A small corner with a low green fence round it-marked, Children’s Play Area-was empty of both children and toys; there were several battered model animals and Thomas the Tank Engines being fought over in various parts of the room.
Bureaucracy took over; Abi was handed a form to fill in and had to leave most of it blank, having no idea who Shaun’s next of kin was, apart from its being clearly his mother, nor his address, nor even his religion. She elicited such information from Shaun as she could, but it was patchy. She sat down obediently with Shaun-having taken him, wildly protesting, into the ladies’ when he wanted to pee-and played Hangman and Join the Dots with him until he slumped into an exhausted stupor.
A white-faced young woman next to her, with a small girl on her lap, sat staring at the door; she looked as if she was about to cry.
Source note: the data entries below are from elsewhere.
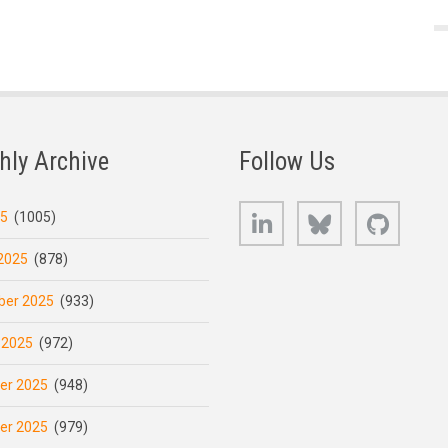
hly Archive
Follow Us
LinkedIn
Bluesky
GitHub
25
(1005)
2025
(878)
er 2025
(933)
 2025
(972)
er 2025
(948)
er 2025
(979)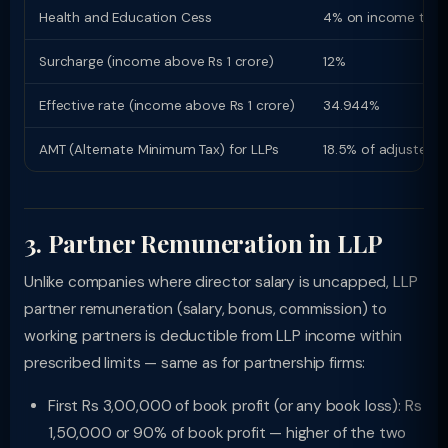
Health and Education Cess
4% on income tax
Surcharge (income above Rs 1 crore)
12%
Effective rate (income above Rs 1 crore)
34.944%
AMT (Alternate Minimum Tax) for LLPs
18.5% of adjusted 
3. Partner Remuneration in LLP
Unlike companies where director salary is uncapped, LLP
partner remuneration (salary, bonus, commission) to
working partners is deductible from LLP income within
prescribed limits — same as for partnership firms:
First Rs 3,00,000 of book profit (or any book loss): Rs
1,50,000 or 90% of book profit — higher of the two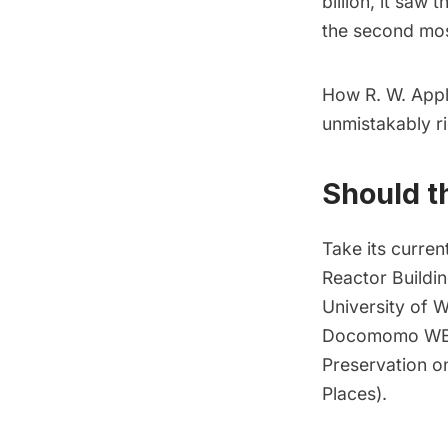
billion, it saw 
the second most
How R. W. App
unmistakably ri
Should t
Take its current
Reactor Buildi
University of 
Docomomo W
Preservation
on
Places
).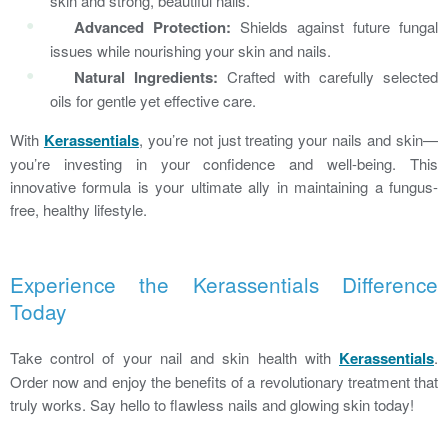
skin and strong, beautiful nails.
Advanced Protection:
Shields against future fungal
issues while nourishing your skin and nails.
Natural Ingredients:
Crafted with carefully selected
oils for gentle yet effective care.
With
Kerassentials
, you’re not just treating your nails and skin—
you’re investing in your confidence and well-being. This
innovative formula is your ultimate ally in maintaining a fungus-
free, healthy lifestyle.
Experience the Kerassentials Difference
Today
Take control of your nail and skin health with
Kerassentials
.
Order now and enjoy the benefits of a revolutionary treatment that
truly works. Say hello to flawless nails and glowing skin today!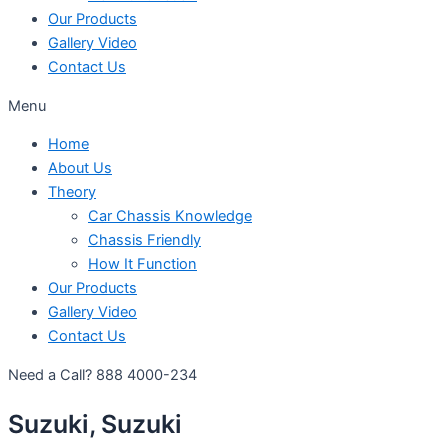
Our Products
Gallery Video
Contact Us
Menu
Home
About Us
Theory
Car Chassis Knowledge
Chassis Friendly
How It Function
Our Products
Gallery Video
Contact Us
Need a Call?
888 4000-234
Suzuki, Suzuki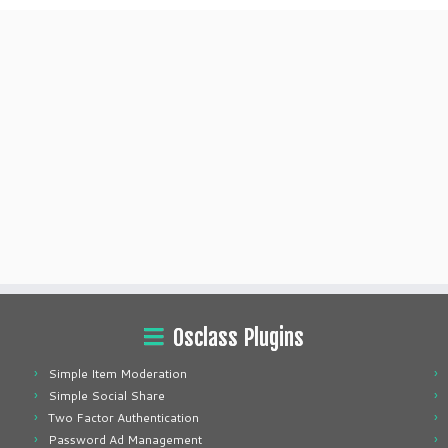
Osclass Plugins
Simple Item Moderation
Simple Social Share
Two Factor Authentication
Password Ad Management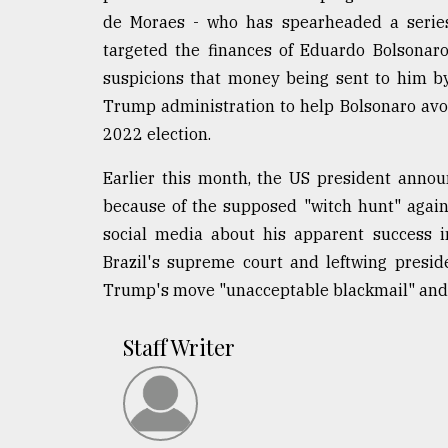
de Moraes - who has spearheaded a series 
targeted the finances of Eduardo Bolsonaro,
suspicions that money being sent to him by 
Trump administration to help Bolsonaro avo
2022 election.
Earlier this month, the US president annou
because of the supposed "witch hunt" agai
social media about his apparent success i
Brazil's supreme court and leftwing presiden
Trump's move "unacceptable blackmail" and cri
Staff Writer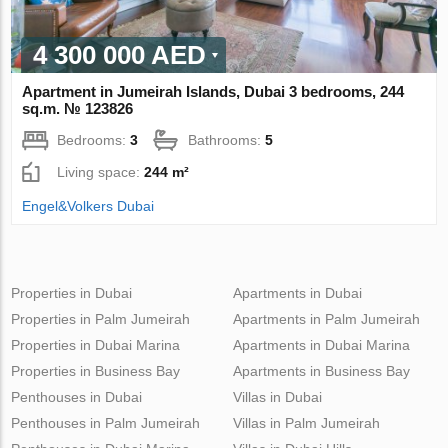
4 300 000 AED
Apartment in Jumeirah Islands, Dubai 3 bedrooms, 244
sq.m. № 123826
Bedrooms:
3
Bathrooms:
5
Living space:
244 m²
Engel&Volkers Dubai
Properties in Dubai
Apartments in Dubai
Properties in Palm Jumeirah
Apartments in Palm Jumeirah
Properties in Dubai Marina
Apartments in Dubai Marina
Properties in Business Bay
Apartments in Business Bay
Penthouses in Dubai
Villas in Dubai
Penthouses in Palm Jumeirah
Villas in Palm Jumeirah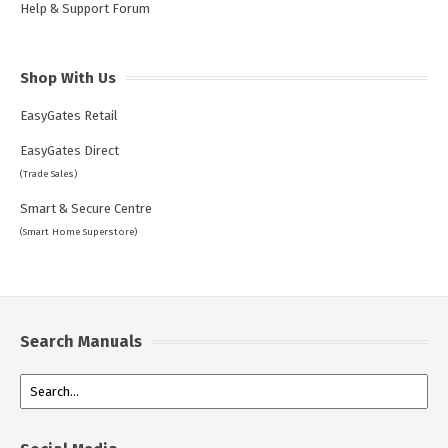
Help & Support Forum
Shop With Us
EasyGates Retail
EasyGates Direct
(Trade Sales)
Smart & Secure Centre
(Smart Home Superstore)
Search Manuals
Abi smiled at her.
“You OK?”
“Not really. I’m worried out of my wits. My other little girl’s out there somewhere with her dad; she’s been hurt and they’re waiting for an ambulance.”
“I’m sorry,” said Abi. “Is she badly injured?”
“Not according to him, but he wouldn’t know bad if it hit him in the eye. He says it’s just a banged head, but that could be anything, couldn’t it? He’d been to collect her from her nan’s; they were late leaving. I said to him, if he’d been on time for once in his life, she’d be home tucked up safely in bed by now, but no, he had to go and check on a job he was doing first.”